■ **YOUR TASK**:
Nothing is needed except the lines below that run from the one with "Student Portal (1272, 119)" through the one with "Event Calendar (808, 1605)", repeated exactly.

DATA IN THIS EXERCISE Block Start

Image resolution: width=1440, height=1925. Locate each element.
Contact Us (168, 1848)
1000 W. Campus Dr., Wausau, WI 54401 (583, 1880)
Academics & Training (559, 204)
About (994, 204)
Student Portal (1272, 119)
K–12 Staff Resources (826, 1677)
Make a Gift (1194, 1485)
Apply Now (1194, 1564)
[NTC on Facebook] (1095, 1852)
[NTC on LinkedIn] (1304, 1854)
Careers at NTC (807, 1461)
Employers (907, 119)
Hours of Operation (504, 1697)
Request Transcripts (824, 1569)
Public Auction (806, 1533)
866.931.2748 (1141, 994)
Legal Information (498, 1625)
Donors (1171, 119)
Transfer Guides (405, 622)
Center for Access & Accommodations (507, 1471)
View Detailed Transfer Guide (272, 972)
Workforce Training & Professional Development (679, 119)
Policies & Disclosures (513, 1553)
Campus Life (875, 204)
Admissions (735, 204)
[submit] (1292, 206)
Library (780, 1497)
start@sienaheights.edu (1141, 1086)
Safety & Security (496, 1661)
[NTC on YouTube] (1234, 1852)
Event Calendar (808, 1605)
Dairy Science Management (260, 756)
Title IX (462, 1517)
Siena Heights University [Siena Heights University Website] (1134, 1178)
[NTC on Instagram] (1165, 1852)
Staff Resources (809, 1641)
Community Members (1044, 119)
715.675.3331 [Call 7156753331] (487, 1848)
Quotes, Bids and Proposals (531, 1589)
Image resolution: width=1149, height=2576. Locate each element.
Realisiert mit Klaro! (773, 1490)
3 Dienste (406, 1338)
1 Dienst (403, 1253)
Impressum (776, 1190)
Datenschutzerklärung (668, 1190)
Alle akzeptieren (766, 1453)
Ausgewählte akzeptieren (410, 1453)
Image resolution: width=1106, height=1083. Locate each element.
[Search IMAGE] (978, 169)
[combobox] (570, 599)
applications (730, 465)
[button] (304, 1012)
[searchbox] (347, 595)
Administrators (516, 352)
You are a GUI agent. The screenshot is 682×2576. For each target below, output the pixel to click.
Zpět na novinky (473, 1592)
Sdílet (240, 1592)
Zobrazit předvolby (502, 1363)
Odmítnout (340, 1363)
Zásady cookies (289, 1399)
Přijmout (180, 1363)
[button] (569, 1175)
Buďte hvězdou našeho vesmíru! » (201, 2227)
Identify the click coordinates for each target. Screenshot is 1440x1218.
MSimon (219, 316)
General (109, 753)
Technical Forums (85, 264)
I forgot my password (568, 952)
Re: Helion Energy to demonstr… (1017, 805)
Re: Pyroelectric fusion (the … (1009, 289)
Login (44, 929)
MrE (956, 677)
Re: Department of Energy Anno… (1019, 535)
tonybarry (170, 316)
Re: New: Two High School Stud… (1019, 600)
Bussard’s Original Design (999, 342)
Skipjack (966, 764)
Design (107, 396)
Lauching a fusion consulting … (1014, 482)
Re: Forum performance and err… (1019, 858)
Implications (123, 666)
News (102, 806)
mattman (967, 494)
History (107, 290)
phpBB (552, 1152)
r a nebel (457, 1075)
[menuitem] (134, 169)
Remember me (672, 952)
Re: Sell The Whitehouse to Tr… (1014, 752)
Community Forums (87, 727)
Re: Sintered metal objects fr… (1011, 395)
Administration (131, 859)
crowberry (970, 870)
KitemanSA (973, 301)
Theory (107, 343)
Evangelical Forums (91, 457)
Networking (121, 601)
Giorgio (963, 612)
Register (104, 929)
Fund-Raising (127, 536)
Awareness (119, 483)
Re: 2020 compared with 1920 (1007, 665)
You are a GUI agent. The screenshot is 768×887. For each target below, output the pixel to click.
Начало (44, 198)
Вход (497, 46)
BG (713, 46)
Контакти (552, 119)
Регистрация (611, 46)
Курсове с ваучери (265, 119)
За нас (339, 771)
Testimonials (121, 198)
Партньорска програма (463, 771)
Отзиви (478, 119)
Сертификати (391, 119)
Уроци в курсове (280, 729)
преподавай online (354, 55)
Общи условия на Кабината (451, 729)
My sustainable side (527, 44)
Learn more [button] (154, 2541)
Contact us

DATA IN THIS EXERCISE Block End

■ **WRITTEN ANSWER**:
Student Portal (1272, 119)
K–12 Staff Resources (826, 1677)
Make a Gift (1194, 1485)
Apply Now (1194, 1564)
[NTC on Facebook] (1095, 1852)
[NTC on LinkedIn] (1304, 1854)
Careers at NTC (807, 1461)
Employers (907, 119)
Hours of Operation (504, 1697)
Request Transcripts (824, 1569)
Public Auction (806, 1533)
866.931.2748 (1141, 994)
Legal Information (498, 1625)
Donors (1171, 119)
Transfer Guides (405, 622)
Center for Access & Accommodations (507, 1471)
View Detailed Transfer Guide (272, 972)
Workforce Training & Professional Development (679, 119)
Policies & Disclosures (513, 1553)
Campus Life (875, 204)
Admissions (735, 204)
[submit] (1292, 206)
Library (780, 1497)
start@sienaheights.edu (1141, 1086)
Safety & Security (496, 1661)
[NTC on YouTube] (1234, 1852)
Event Calendar (808, 1605)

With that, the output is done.